You can also create masks to extract specific structures:

# Create a mask showing only the tumor
tumor_mask = create_simple_brain_phantom(
    128, 128, 128;
    intensities=SimpleBrainMask(tumor=true)
)

jim(tumor_mask[:, :, div(128, 2)]; title="Tumor Mask")
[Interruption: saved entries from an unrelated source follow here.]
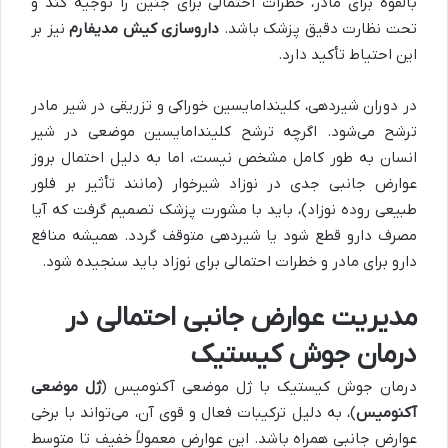
بالقوه برای مادر، خطرات احتمالی برای جنین را توجیه کند و
تحت نظارت دقیق پزشک باشد.
داروسازی کیش مدیفارم
نیز بر
این احتیاط تأکید دارد.
در دوران شیردهی، کلیندامایسین خوراکی و تزریقی در شیر مادر
ترشح می‌شود. اگرچه ترشح کلیندامایسین موضعی در شیر
انسان به طور کامل مشخص نیست، اما به دلیل احتمال بروز
عوارض جانبی جدی در نوزاد شیرخوار (مانند تأثیر بر فلور
طبیعی روده نوزاد)، باید با مشورت پزشک تصمیم گرفت که آیا
مصرف دارو قطع شود یا شیردهی متوقف گردد. همیشه منافع
دارو برای مادر و خطرات احتمالی برای نوزاد باید سنجیده شود.
مدیریت عوارض جانبی احتمالی در
درمان جوش کیستیک
درمان جوش کیستیک با ژل موضعی آکنومیس (
ژل موضعی
آکنومیس
)، به دلیل ترکیبات فعال و قوی آن، می‌تواند با برخی
عوارض جانبی همراه باشد. این عوارض معمولاً خفیف تا متوسط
custom_brain_tumor_mask.png

Key Design Principles

When building custom phantoms, follow these practices:

1. Separate Concerns

  • Geometry parameters: Define a struct to hold all shape parameters (radii, centers, etc.)
  • Intensity structure: Holds tissue properties (signal values or boolean masks)
  • Drawing function: draw_*!(ctx, geometry, intensities) draws shapes directly onto the context — no intermediate shape arrays
  • Rendering function: Creates axes, allocates the phantom, builds the DrawContext, calls the drawing function, and returns the result

2. Coordinate System

Always work in physical space (cm), not voxel indices:

x_coords = range(-fov[1]/2, fov[1]/2, length=nx)
# Avoids confusion and makes phantoms independent of resolution

3. Rendering Order

In masking mode, render in order from:

  1. Large outer structures
  2. Medium interior structures
  3. Small details/pathology last

This ensures later structures overwrite earlier ones correctly.

4. Documentation

Include docstrings explaining:

  • Purpose of each parameter
  • Typical values
  • Biological meaning

Example:

"""
    create_custom_phantom(nx, ny, nz; fov=(20,20,20), geometry=..., intensities=...)

Create a custom phantom.

# Arguments
- `nx, ny, nz`: Grid dimensions
- `fov`: Field of view in cm (default: (20, 20, 20))
- `geometry`: Geometry structure with shape parameters
- `intensities`: Intensity structure with tissue values

# Returns
- `phantom::Array{Float32, 3}`: Generated phantom array
"""

5. Parameter Validation

Validate inputs to catch errors early:

function create_phantom(nx, ny, nz; ...)
    nx > 0 || throw(ArgumentError("nx must be positive"))
    ny > 0 || throw(ArgumentError("ny must be positive"))
    nz > 0 || throw(ArgumentError("nz must be positive"))
    # ... rest of function
end

Integration into the Package

Once you've defined a custom phantom, you can integrate it with the package by:

  1. Creating a module file in src/
  2. Defining your geometry and intensity structures
  3. Implementing a public create_*_phantom function
  4. Adding tests to test/
  5. Documenting in the guide (this page)

The package structure supports arbitrary custom phantoms while maintaining consistency with built-in phantoms.